I am trying to write an optimized program to compare two strings by using string hashing.

From what I know, the hash of a string is usually defined by a polynomial rolling hash function. Online sources say calculating this hash and doing the comparison is O(1). For example, https://cp-algorithms.com/string/string-hashing.html says that

The idea behind the string hashing is the following: we map each string into an integer and compare those instead of the strings. Doing this allows us to reduce the execution time of the string comparison to O(1).

However, the actual implementation (according to https://cp-algorithms.com/string/string-hashing.html) of this hash function includes looping through the entire string:

long long compute_hash(string const& s) {
const int p = 31;
const int m = 1e9 + 9;
long long hash_value = 0;
long long p_pow = 1;
for (char c : s) {
    hash_value = (hash_value + (c - 'a' + 1) * p_pow) % m;
    p_pow = (p_pow * p) % m;
}
return hash_value;
}

Wouldn't this guarantee linear time complexity to compare two strings, instead of O(1)? Any help is appreciated!

Answer 1

The idea behind the string hashing is the following: we map each string into an integer and compare those instead of the strings. Doing this allows us to reduce the execution time of the string comparison to O(1).

This sentence is quite misleading.

As you figured out computing the hash of a string takes O(n) time. But once you have computed the hash you can compare strings by comparing their hashes. The paragraph only refers to the comparison of hashes, which is O(1).

But even then it's false to say the string comparison becomes O(1). The string comparison is only O(1) when the hash doesn't match. A matching hash does not guarantee the strings are the same and you have to double check by comparing the actual strings, which is O(n).

So what the hashing gives you is the ability to quickly detect that 2 strings are not equal in most cases. If you only want to compare 2 strings then it is utterly pointless. String hashing is only worth it if you compare many times. You need to compute the hash, store it and use it more than once to get any benefit.

PS: Some application pretend that hash collisions don't happen and that 2 strings are equal if their hashes match. When using a strong cryptographic hash this is a near certainty. But a collision is not impossible, they are playing russian roulette.

Answer 2

Big-O notation is a way of describing how the execution time of an algorithm will grow with the size of the data-set it is working on. In order for that definition to be applied, we have to specify what the data-set is that will be growing.

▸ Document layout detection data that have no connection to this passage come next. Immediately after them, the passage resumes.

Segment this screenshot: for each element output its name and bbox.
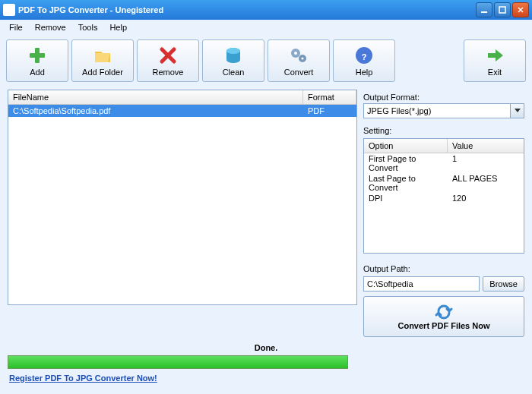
convert-now-label: Convert PDF Files Now: [397, 321, 489, 330]
col-option[interactable]: Option: [364, 139, 448, 153]
toolbar: Add Add Folder Remove Clean Convert ? He…: [0, 35, 532, 87]
convert-label: Convert: [284, 68, 314, 77]
menu-file[interactable]: File: [3, 21, 29, 33]
settings-row[interactable]: First Page to Convert1: [364, 153, 524, 173]
svg-point-13: [302, 58, 304, 60]
chevron-down-icon[interactable]: [511, 103, 524, 118]
refresh-icon: [434, 303, 454, 320]
svg-rect-1: [499, 7, 505, 13]
remove-button[interactable]: Remove: [137, 39, 199, 82]
x-icon: [157, 45, 179, 66]
convert-now-button[interactable]: Convert PDF Files Now: [363, 296, 524, 337]
exit-label: Exit: [488, 68, 502, 77]
folder-icon: [92, 45, 113, 66]
svg-rect-0: [481, 11, 487, 13]
output-format-label: Output Format:: [363, 93, 524, 102]
menu-bar: File Remove Tools Help: [0, 20, 532, 35]
clean-label: Clean: [223, 68, 245, 77]
register-link[interactable]: Register PDF To JPG Converter Now!: [9, 374, 157, 383]
settings-row[interactable]: Last Page to ConvertALL PAGES: [364, 173, 524, 193]
plus-icon: [27, 45, 48, 66]
remove-label: Remove: [153, 68, 184, 77]
cell-filename: C:\Softpedia\Softpedia.pdf: [8, 105, 303, 117]
status-text: Done.: [8, 342, 524, 354]
help-label: Help: [356, 68, 373, 77]
menu-tools[interactable]: Tools: [72, 21, 104, 33]
help-button[interactable]: ? Help: [333, 39, 395, 82]
add-button[interactable]: Add: [6, 39, 68, 82]
gears-icon: [288, 45, 309, 66]
menu-help[interactable]: Help: [103, 21, 133, 33]
add-folder-button[interactable]: Add Folder: [71, 39, 134, 82]
output-format-dropdown[interactable]: [363, 103, 524, 118]
svg-point-9: [226, 48, 240, 54]
menu-remove[interactable]: Remove: [29, 21, 72, 33]
col-value[interactable]: Value: [448, 139, 524, 153]
output-format-value[interactable]: [363, 103, 511, 118]
settings-row[interactable]: DPI120: [364, 193, 524, 203]
cell-format: PDF: [303, 105, 356, 117]
exit-button[interactable]: Exit: [464, 39, 526, 82]
output-path-input[interactable]: [363, 276, 480, 292]
app-icon: [3, 4, 15, 16]
arrow-right-icon: [484, 45, 505, 66]
window-title: PDF To JPG Converter - Unegistered: [18, 5, 474, 14]
close-button[interactable]: [512, 2, 529, 17]
svg-rect-5: [30, 53, 45, 58]
file-table-header: FileName Format: [8, 90, 356, 105]
settings-table[interactable]: Option Value First Page to Convert1 Last…: [363, 138, 524, 254]
convert-button[interactable]: Convert: [268, 39, 330, 82]
table-row[interactable]: C:\Softpedia\Softpedia.pdf PDF: [8, 105, 356, 117]
output-path-label: Output Path:: [363, 264, 524, 273]
add-label: Add: [30, 68, 45, 77]
database-icon: [223, 45, 244, 66]
file-table[interactable]: FileName Format C:\Softpedia\Softpedia.p…: [8, 90, 357, 305]
title-bar: PDF To JPG Converter - Unegistered: [0, 0, 532, 20]
minimize-button[interactable]: [476, 2, 492, 17]
add-folder-label: Add Folder: [82, 68, 123, 77]
clean-button[interactable]: Clean: [202, 39, 264, 82]
svg-point-11: [294, 52, 297, 55]
col-format[interactable]: Format: [303, 90, 356, 104]
help-icon: ?: [353, 45, 375, 66]
svg-text:?: ?: [362, 52, 367, 61]
browse-button[interactable]: Browse: [483, 276, 524, 292]
settings-header: Option Value: [364, 139, 524, 153]
settings-label: Setting:: [363, 126, 524, 135]
progress-bar: [8, 355, 348, 369]
maximize-button[interactable]: [494, 2, 511, 17]
col-filename[interactable]: FileName: [8, 90, 303, 104]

In most cases that's obvious, but sometimes it's a bit ambiguous, and this is one of those cases. Does "data set" in this case refer to an individual string? If so, then the algorithm is O(N), since the sequence of operations it has to perform grows linearly with the size of the string. But if by "data set" you mean the number of items in the associated hash table, then the algorithm can be considered O(1), since it will operate just as quickly (for any given string) when dealing with a million-entry Hashtable as it would for a two-entry Hashtable.

Regarding using hashing to compare two strings: once you have computed the hash values for the two strings, and stored those hash values somewhere, you can compare the two hash values in O(1) time (since comparing two integers is a fixed-cost operation, regardless of the sizes of the strings they were calculated from). It's important to note, however, that this comparison can only tell you if the two strings are different -- if the two hash values are equal, you still can't be 100% certain that the two strings are equal, since (due to the pigeonhole principle) two different strings can hash to the same value. So in that case you'd still need to compare the strings the regular O(N)/char-by-char way.